Hmm, did you happen to count the instructions in the compiler output and compute the cpi? That would say how much real parallelism you're getting.
> You're missing the point. You want todo SSE2 optimized Serpent and I'm > saying you'll have a nice API to plug that into [e.g. use the cool > LibTomCrypt API that will call your optimized Serpent code]. See we > all win ;-)
Thanks, that's good to know in general. For the particular specialized application I have in mind though, I'm better off with something more bare bones.
Paul Rubin wrote: > "Tom St Denis" <tomstde...@gmail.com> writes: > > As for "scheduling" it's C code [with possibly unaligned mem access but > > otherwise portable]. The trick is that modern cpus can rename > > registers. e.g. the rotate value is stored in %cl but the value of %cl > > is short lived. so the cpu can just map it to a temp register.
> Hmm, did you happen to count the instructions in the compiler output > and compute the cpi?
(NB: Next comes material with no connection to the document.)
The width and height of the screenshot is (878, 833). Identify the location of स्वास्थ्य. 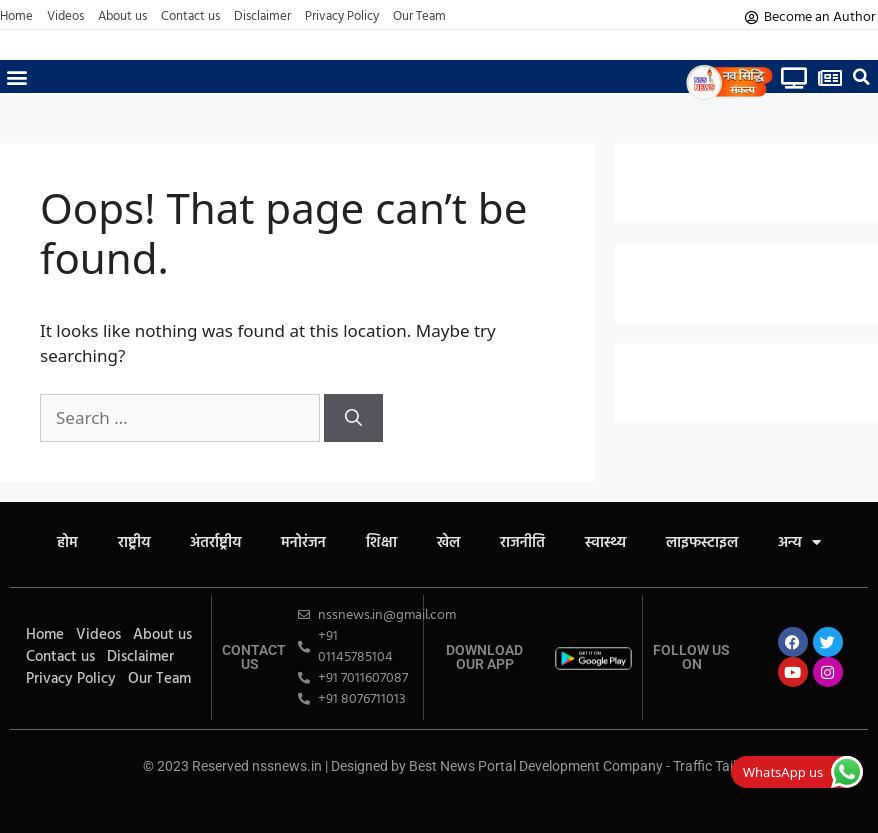
(605, 543).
That would say how much real parallelism you're > getting.
I didn't. Roughly speaking 12 rounds of RC5 requires *at least* 24 rotates, 26 additions, 24 XORs. So at a very minimum it's 74 instructions per block. So roughly speaking I'm getting 74/49 = 1.5 instructions per clock.
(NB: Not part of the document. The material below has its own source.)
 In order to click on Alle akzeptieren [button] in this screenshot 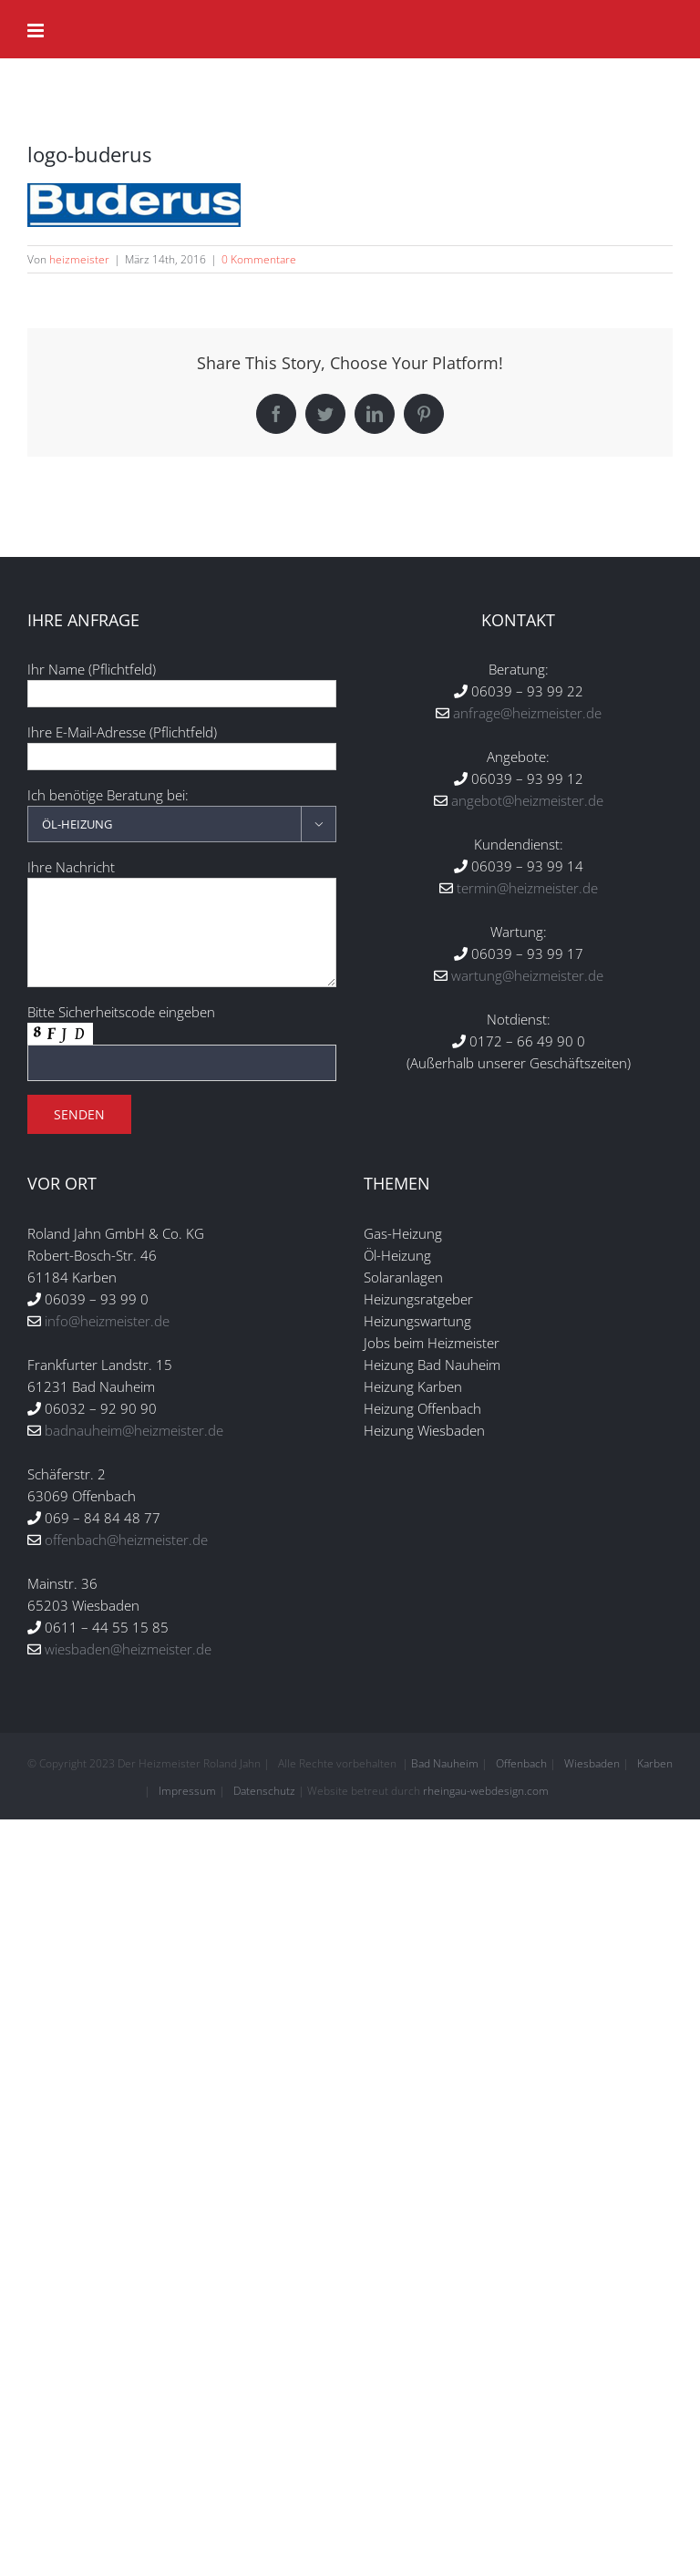, I will do `click(350, 1372)`.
The original code was actually less than 1 cycle per clock and mostly because there was a huge dependency chain forming around the rotates.
I'll try doing 4x later on tonight [my testbench uses 4KiB blocks so as long as I divide that I'm all good... ;-)] and see what it gets up to.
> > You're missing the point. You want todo SSE2 optimized Serpent and I'm > > saying you'll have a nice API to plug that into [e.g. use the cool > > LibTomCrypt API that will call your optimized Serpent code]. See we > > all win ;-)
> Thanks, that's good to know in general. For the particular > specialized application I have in mind though, I'm better off with > something more bare bones.
Bullocks. Can't get much more barebones than a WG511T or PS2 ;-)
> I didn't. Roughly speaking 12 rounds of RC5 requires *at least* 24 > rotates, 26 additions, 24 XORs. So at a very minimum it's 74 > instructions per block. So roughly speaking I'm getting 74/49 = 1.5 > instructions per clock.
> The original code was actually less than 1 cycle per clock and mostly > because there was a huge dependency chain forming around the rotates.
Interesting.
> I'll try doing 4x later on tonight [my testbench uses 4KiB blocks so as > long as I divide that I'm all good... ;-)] and see what it gets up to.
You mean 4 loops using the extra a64 registers? Hmm, might save you a little loop overhead but it would sure be nice if you could use 64-bit operations somehow.
> Bullocks. Can't get much more barebones than a WG511T or PS2 ;-)
The hardware isn't the problem, I just don't want to hair up the code so much.
Paul Rubin wrote: > > The original code was actually less than 1 cycle per clock and mostly > > because there was a huge dependency chain forming around the rotates.
> Interesting.
hmm. rather.
Sorry... couldn't resist...
> > I'll try doing 4x later on tonight [my testbench uses 4KiB blocks so as > > long as I divide that I'm all good... ;-)] and see what it gets up to.
> You mean 4 loops using the extra a64 registers? Hmm, might save you a > little loop overhead but it would sure be nice if you could use 64-bit > operations somehow.
Problem is they are not fixed rotates. The x86 [even the amd64] still uses %cl for the rotate count. As annoying that is....
> > Bullocks. Can't get much more barebones than a WG511T or PS2 ;-)
> The hardware isn't the problem, I just don't want to hair up the code > so much.
So far ~910 satifisfied downloaders of LTC 1.00 [they'll like 1.01 I'm sure] and no complaints.
As an aside... some of my downloads are from weird places like Goldman Sachs, the USDA, Ford, etc...
Anyone got a clue why folks like that would be downloading crypto?